Bonsai Ternary LLM on the CPU — no GPU at all
A full 8-billion-parameter language model that runs entirely on your processor. No GPU, no CUDA, no VRAM — just a couple of gigabytes of ordinary RAM. Prism ML’s ternary (1.58-bit) quantization shrinks the weights to 2 GB, and the CPU does the rest. Prefill is genuinely fast; generation is the honest tradeoff. This guide is about running it well on hardware you already own.
An 8B model with zero GPU
The point of this guide isn’t speed — it’s independence from the GPU. Bonsai 8B loads into about 2.5 GB of RAM and runs on the CPU alone: no NVIDIA driver, no CUDA install, no VRAM budget, no -ngl. If a machine can run llama.cpp, it can run this — a headless server, a laptop, a NAS, a cheap VPS, a workstation whose GPU is busy with something else.

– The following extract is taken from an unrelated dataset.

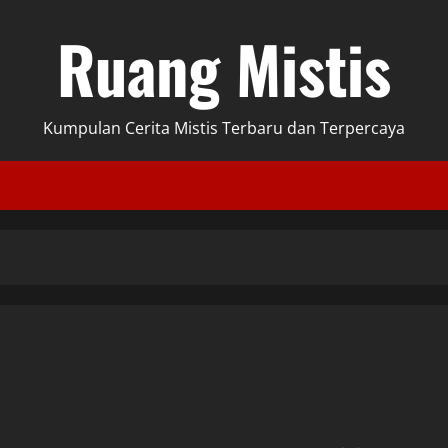
Ruang Mistis
Kumpulan Cerita Mistis Terbaru dan Terpercaya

The trick is ternary quantization: every weight is stored as just −1, 0, or +1 (1.58 bits). That collapses the model to an eighth of its FP16 size and turns the heavy matrix math into add-only operations — no per-weight multiply. On a CPU that pays off most during prefill (reading your prompt), where a Ryzen 3900X hits ~440 tok/s, competitive with a modern laptop GPU.
The honest catch is generation. Producing new tokens one at a time is memory-bandwidth-bound, not compute-bound, so a desktop CPU lands around 3 tok/s for the 8B. That’s fine for batch jobs, background summarization, scripted pipelines, and drafting where you don’t sit and watch — and too slow for snappy interactive chat. If you need real-time typing speed, a GPU is still the answer. If you need an 8B model to exist at all on a GPU-less box, this is how. The FAQ explains why prefill flies and generation crawls.
Three steps, no GPU anywhere
One-step script (Linux): installs deps, builds a clean CPU-only Prism fork (-DGGML_CUDA=OFF, so the binary has zero CUDA dependencies), downloads the model, and runs a test.
curl -sL https://ndgold.com/guides/bonsai-llm/setup.sh | bash
Or download manually: setup.sh — defaults to the Q2_0 ternary build; pass --quant q4_0 for the fork-free Q4_0-lossless model. Prefer to do it by hand? The three steps below are exactly what the script automates.
1. Build the Prism llama.cpp fork (CPU-only)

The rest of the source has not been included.